En medio de una muestra que depara sensaciones fuertes, la violencia se ofrece como alternativa. En la «Puerta rota» Erlich deja los simulacros de lado para aferrarse al realismo. La obra consiste en una puerta sólida y oscura que, a pesar de estar quebrada en pedazos y hundida en el centro por el impacto de una bala, todavía se mantiene en pie y parece cumplir su función.
Con una inspiración diferente, tres «Nubes» ostentan el fenómeno de la condensación del agua y también las cualidades poéticas y estéticas de las imágenes, mágicamente suspendidas en el cautiverio de unas vitrinas. Con pintura, laca, vidrios y leds, Erlich generó esa ilusión.
Las tres fotografías, «Bâtiment», muestran una serie de personajes liberados de la ley de la gravedad dispuestos con gracia en el frente de un edificio, flotando en ese espacio. Este juego de espejos, un truco que anula la verdad y la coherencia, representa lo que Jean Baudrillard denomina en términos de pensamiento teórico, los «abismos artificiales». El pensador francés contrapone el mundo encantado de la seducción al desencantado real.
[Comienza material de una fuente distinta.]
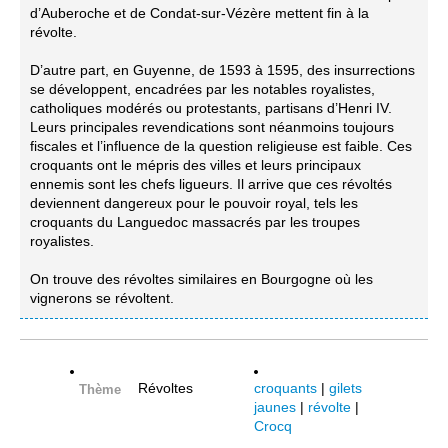
d’Auberoche et de Condat-sur-Vézère mettent fin à la
révolte.
D’autre part, en Guyenne, de 1593 à 1595, des insurrections
se développent, encadrées par les notables royalistes,
catholiques modérés ou protestants, partisans d’Henri IV.
Leurs principales revendications sont néanmoins toujours
fiscales et l’influence de la question religieuse est faible. Ces
croquants ont le mépris des villes et leurs principaux
ennemis sont les chefs ligueurs. Il arrive que ces révoltés
deviennent dangereux pour le pouvoir royal, tels les
croquants du Languedoc massacrés par les troupes
royalistes.
On trouve des révoltes similaires en Bourgogne où les
vignerons se révoltent.
Révoltes
croquants
|
gilets
Thème
jaunes
|
révolte
|
Crocq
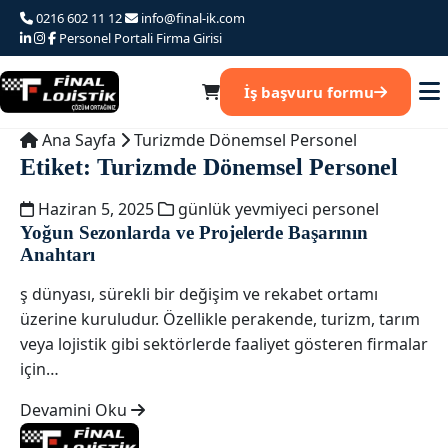
Ana
0216 602 11 12
info@final-ik.com
iceriğe
Personel Portali
Firma Girisi
atla
İş başvuru formu
Ana Sayfa
Turizmde Dönemsel Personel
Etiket:
Turizmde Dönemsel Personel
Haziran 5, 2025
günlük yevmiyeci personel
Yoğun Sezonlarda ve Projelerde Başarının
Anahtarı
ş dünyası, sürekli bir değişim ve rekabet ortamı
üzerine kuruludur. Özellikle perakende, turizm, tarım
veya lojistik gibi sektörlerde faaliyet gösteren firmalar
için…
Devamini Oku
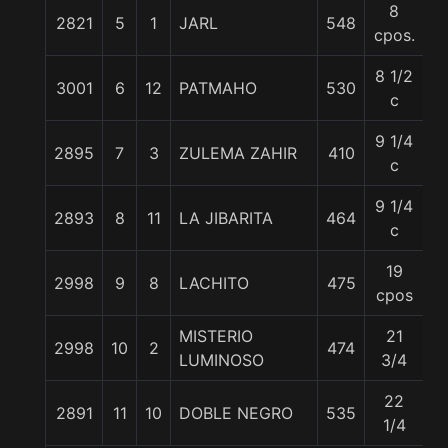
8
2821
5
1
JARL
548
5
cpos.
8 1/2
3001
6
12
PATMAHO
530
5
c
9 1/4
2895
7
3
ZULEMA ZAHIR
410
5
c
9 1/4
2893
8
11
LA JIBARITA
464
5
c
19
2998
9
8
LACHITO
475
5
cpos
MISTERIO
21
2998
10
2
474
5
LUMINOSO
3/4
22
2891
11
10
DOBLE NEGRO
535
5
1/4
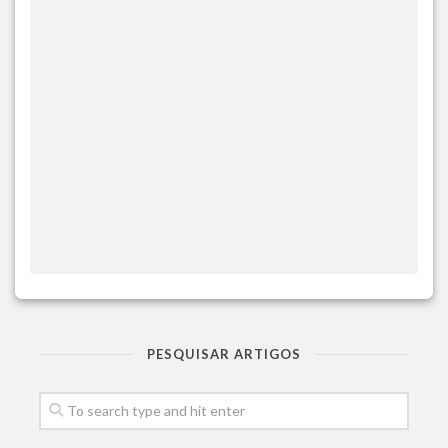
PESQUISAR ARTIGOS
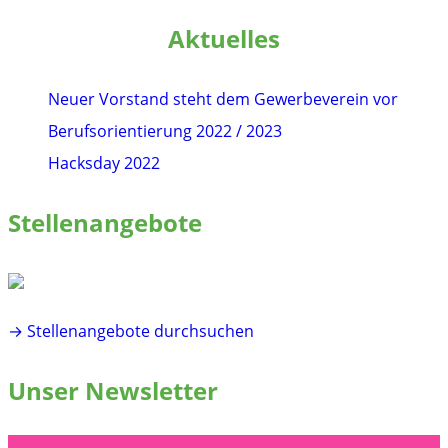
nach:
Aktuelles
Neuer Vorstand steht dem Gewerbeverein vor
Berufsorientierung 2022 / 2023
Hacksday 2022
Stellenangebote
→ Stellenangebote durchsuchen
Unser Newsletter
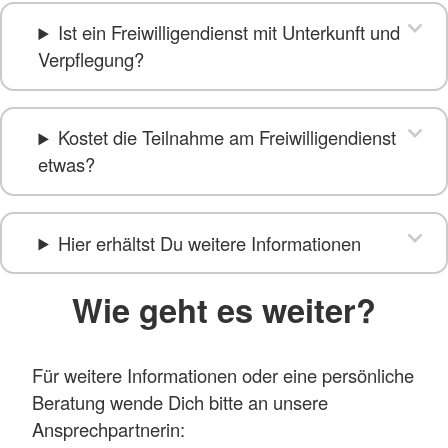
Ist ein Freiwilligendienst mit Unterkunft und
Verpflegung?
Kostet die Teilnahme am Freiwilligendienst
etwas?
Hier erhältst Du weitere Informationen
Wie geht es weiter?
Für weitere Informationen oder eine persönliche
Beratung wende Dich bitte an unsere
Ansprechpartnerin:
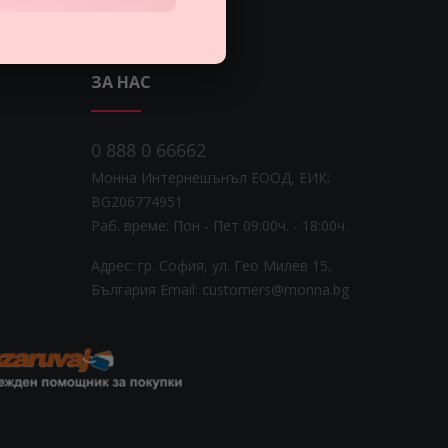
ЗА НАС
0 888 0 66662
Монна Интернешънъл ЕООД, ЕИК:
BG206774951
Раб. време: Пoн - Пет 09:00ч. - 18:00ч.
Адрес: гр. София, ул. Гео Милев 15,
България
Email: customers@monna.bg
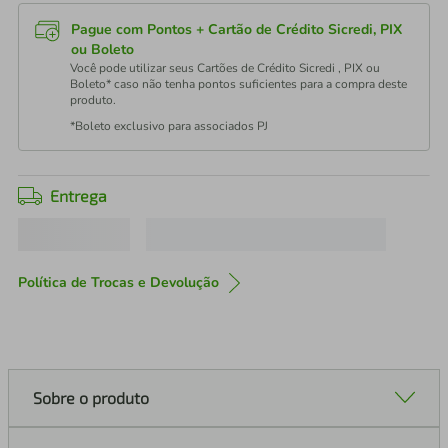
Pague com Pontos + Cartão de Crédito Sicredi, PIX
ou Boleto
Você pode utilizar seus Cartões de Crédito Sicredi , PIX ou
Boleto* caso não tenha pontos suficientes para a compra deste
produto.
*Boleto exclusivo para associados PJ
Entrega
Política de Trocas e Devolução
Sobre o produto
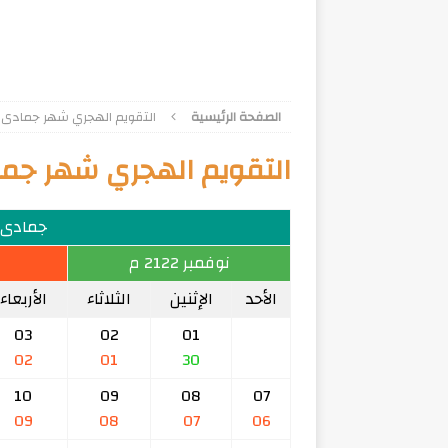
الصفحة الرئيسية
التقويم الهجري شهر جمادى الآخر
التقويم الهجري شهر جمادى ا
جمادى الآ
نوفمبر 2122 م
الأحد
الإثنين
الثلاثاء
الأربعاء
03
02
01
02
01
30
10
09
08
07
09
08
07
06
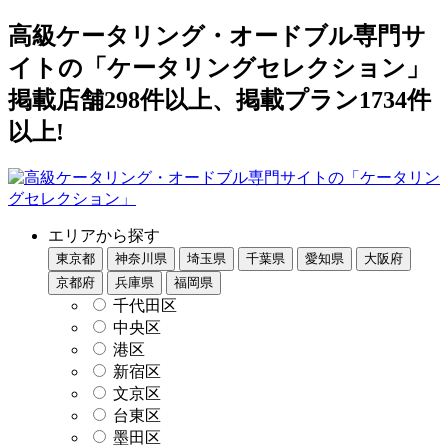
高級ケータリング・オードブル専門サ
イトの「ケータリングセレクション」
掲載店舗298件以上、掲載プラン1734件
以上!
エリアから探す
東京都
神奈川県
埼玉県
千葉県
愛知県
大阪府
京都府
兵庫県
福岡県
千代田区
中央区
港区
新宿区
文京区
台東区
墨田区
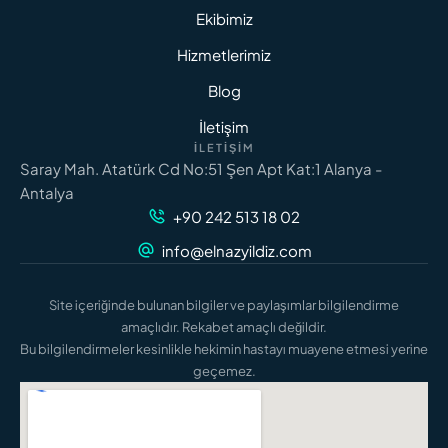
Ekibimiz
Hizmetlerimiz
Blog
İletişim
İLETIŞIM
Saray Mah. Atatürk Cd No:51 Şen Apt Kat:1 Alanya -
Antalya
+90 242 513 18 02
info@elnazyildiz.com
Site içeriğinde bulunan bilgiler ve paylaşımlar bilgilendirme
amaçlıdır. Rekabet amaçlı değildir.
Bu bilgilendirmeler kesinlikle hekimin hastayı muayene etmesi yerine
geçemez.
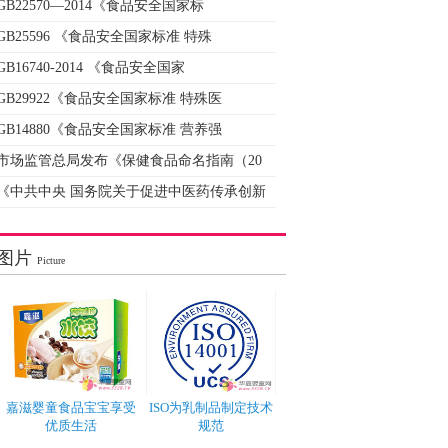
GB22570—2014《食品安全国家标
GB25596 《食品安全国家标准 特殊
GB16740-2014 《食品安全国家
GB29922《食品安全国家标准 特殊医
GB14880《食品安全国家标准 营养强
市场监管总局发布《保健食品命名指南（20
《中共中央 国务院关于促进中医药传承创新
图片
Picture
嘉滋婴童食品宝宝享受
ISO为乳制品制定技术
优质生活
规范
Los estímulos a la percepción no cesan. Un «Jardín perdido», impone una provocativa e inmediata reflexión sobre la visión panóptica. Cualquiera sea la ventana que elija el espectador para mirar el jardín, se encontrará perseguido por sí mismo, sin poder escapar de su propia imagen. El truco de la «visión total», la inventó Jeremy Bentham para mirar en los presidios, todas las celdas al mismo tiempo.
La obra de Erlich es teatral, comparte el artificio del espectáculo. En efecto, los espejos y reflejos de los «Cambiadores» suscitan la desesperación de ingresar a un lugar cuyos imprecisos límites se extienden al infinito, donde el mundo real se aleja. No obstante, con humor y, confirmando que nada en la exhibición es lo que parece, Erlich dispone en sus vestidores unas camisas de cerámica, duras y brillantes.
En el año 2000 nuestro artista integró la Bienal del Museo Whitney de NYC, inició entonces una ascendente carrera internacional. Sus obras tienen las características, formatos y atractivos que demandan las megamuestras y bienales que prosperan por el mundo y lo reclaman.